An Australian classic biscuit gets a healthier makeover- Vegan, gluten free, granulated sugar free; These biscuits (cookies) take less than 20 minutes from prep to plate!
*Please note- These are not completely sugar free. They are granulated sugar free but have sweetness added via golden syrup*
There’s been a handful of recipes I’ve stolen from my mum over the last year. These include her slow roasted Persian chicken, eggplant dip and her crispy flourless peanut butter cookies. Today, however, is the first time I’m sharing a recipe of hers which she physically had physically made herself for the blog- Classic Anzac Biscuits.

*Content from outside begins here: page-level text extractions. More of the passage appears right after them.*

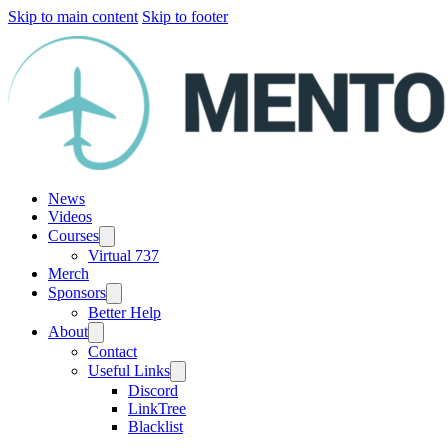
Skip to main content
Skip to footer
News
Videos
Courses
Virtual 737
Merch
Sponsors
Better Help
About
Contact
Useful Links
Discord
LinkTree
Blacklist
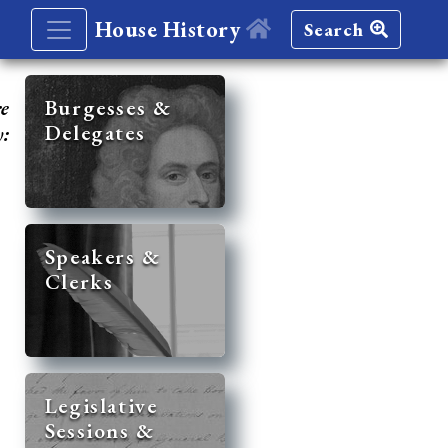
House History
Search
re
Burgesses &
Delegates
y:
Speakers &
Clerks
Legislative
Sessions &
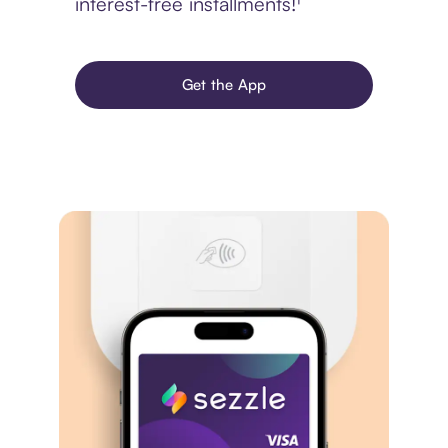
interest-free installments!¹
Get the App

For those outside of Australia and New Zealand, the term ‘Anzac’ may seem foreign to them so let me explain it to you. ANZAC is simply the acronym for ‘Australia and New Zealand Army Corps‘. The 25th of April marks the day of remembrance for the soldiers who lost their lives in battle at Gallipoli during World War 1. I’ve discussed more on this day in this post.
I still recall the first time I ate an Anzac biscuit as a kid. It was a weekend when I was in primary school and mum wanted to treat Niki and myself to some cookies. She asked which cookie we’d like and we both said chocolate chip cookies.
She proceeded to make Anzac biscuits instead.
My sister and I were NOT happy campers. Rather, I was not a happy camper and Niki was the age where she played the copycat game with me (Anyone with younger siblings here remember that?) and followed suite. Why ask us what cookies we wanted if she had intentions to make Anzac biscuits from the get go?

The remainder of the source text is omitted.